第10話 一日目
彼らはホテルに入ると早速グループ分けされた。すると見慣れた顔が目に入った。
「カノン!」
「あっセイリュウさん。久しぶりです!」
イシノマキに来るときであった少女、カノンだ。年齢差がひどいのでセイリュウは知っている人がいるだけでこの合宿が少しは楽になるだろうと思った。
「まさかセイリュウさんと一緒にやるとは思ってなかったです」
「俺もカノンと一緒になるとは思ってなかったよ。これから頑張ろう」
セイリュウは自分ができる最大限の接し方をしていく。
「そういえばセイリュウさんは今更なんで試験受けるのですか?もう取ってそうな気がしてたんですが…」
「まだ取ってなかったんだけどロイさんっていう人にとっておいたほうがいいって言われて」
カノンの言葉にかなり心が抉られ、年は取るもんじゃないなと思ったがしっかり対応する。しかしその言葉の本当の意味をセイリュウは知らなかった。
「えっロイさんってギルド〈インファクトリー〉のギルマス、またの名を〈氷結の槍〉のロイさんですか?」
セイリュウが思考を巡らせる。ギルマスなのは知らなかったが、ロイの戦闘は氷結の槍という肩書にふさわしいような戦闘をしていたので多分合ってるのだと思った。
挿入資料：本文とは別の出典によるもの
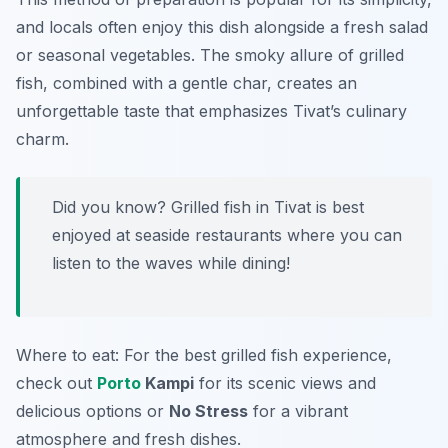
and locals often enjoy this dish alongside a fresh salad
or seasonal vegetables. The smoky allure of grilled
fish, combined with a gentle char, creates an
unforgettable taste that emphasizes Tivat’s culinary
charm.
Did you know? Grilled fish in Tivat is best
enjoyed at seaside restaurants where you can
listen to the waves while dining!
Where to eat: For the best grilled fish experience,
check out
Porto
Kampi
for its scenic views and
delicious options or
No Stress
for a vibrant
atmosphere and fresh dishes.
そのことを伝えるとカノンの表情が明らかに変わる。
「えっ、どういう経緯であったんですか?どうして誘われたんですか?ていうか今どこにいるんですか?」
怒涛の質問攻め。もはやセイリュウが置いてけぼりになりそうであった。グループ分けのあとホテルから出された食事を運びながら、質問に対し出合いから先程起こったことまでを話していく。
「セイリュウさんってあのロイさんと対等に渡り合える力があったんですね…っていうか魔族になったゴブリン王をロイさん無しで三人がかりで倒せるっておかしいですよ?セイリュウさんって何者なんですか?」
カノンに話しのペースを握られているがなんとか返していく。話をまとめるとロイはこの国のトップ7人の一人で市民からの人気がかなりあるらしい。また、最近の魔族は実は前の3倍くらい強くなっているらしく、3人で魔族と対抗できるなんて何者なんですかと、正体がバレそうになったが話をそらしてなんとかした。
「それにしても魔族が強くなってるなんて知らなかったよ。貴重な情報ありがとう、カノン」
カノンはそんなことよりもセイリュウがどんだけ強いのか気になっていたらしいが、とりあえずセイリュウと話を合わせていった。
そんな感じで話していたがそろそろ二人で話せる時間も終わりだった。グループの残り4人がご飯を食べ終わって集まっていたのでセイリュウとカノンも入っていった。
「よし、これでこのグループ全員揃ったかな。先ずは自己紹介から。僕はイオ、これでも近接だ。そして隣りにいる二人がゴルドとグリスだ。」
「ゴルドだ。見ての通り近接だ。よろしく」
「グリスでし。これからよろしくでし」
イオの第一印象はまさしく秀才だった。黒髪にメガネをつけた姿はクールであった。もっとも、彼の隣においてある武器は〈漆黒皇帝斧〉といい、いかにも物騒で有名なものなのだが。
ゴルドは金髪の筋肉大量発生している人だ。武器無しで戦ったら勝てる気がしない。ボディーガードにはかなり向いているっぽく、常にイオの右後ろに立っている。
一方グリスは黒髪に出っ歯が目立っており、いかにもこび売っている者だ。イオは気づいていないのだが。
「そっちの三人も自己紹介よろしく」
「クロトです。遠距離サポートが得意です。よろしくおねがいします」
「カノンです。回復です。よろしくおねがいします」
「セイリュウです。一応頑張れば遠近両方いけます。よろしく」
クロトはイオたちとは違うグループらしい。ただ女性なのでカノンとは仲良くなれるだろう。
「じゃあ自己紹介も終わったしこれからのことを部屋で相談しよう」
みんなが一致し、彼らは部屋に潜っていった。セイリュウが思っていたより、この合宿のスタートはいいものになった。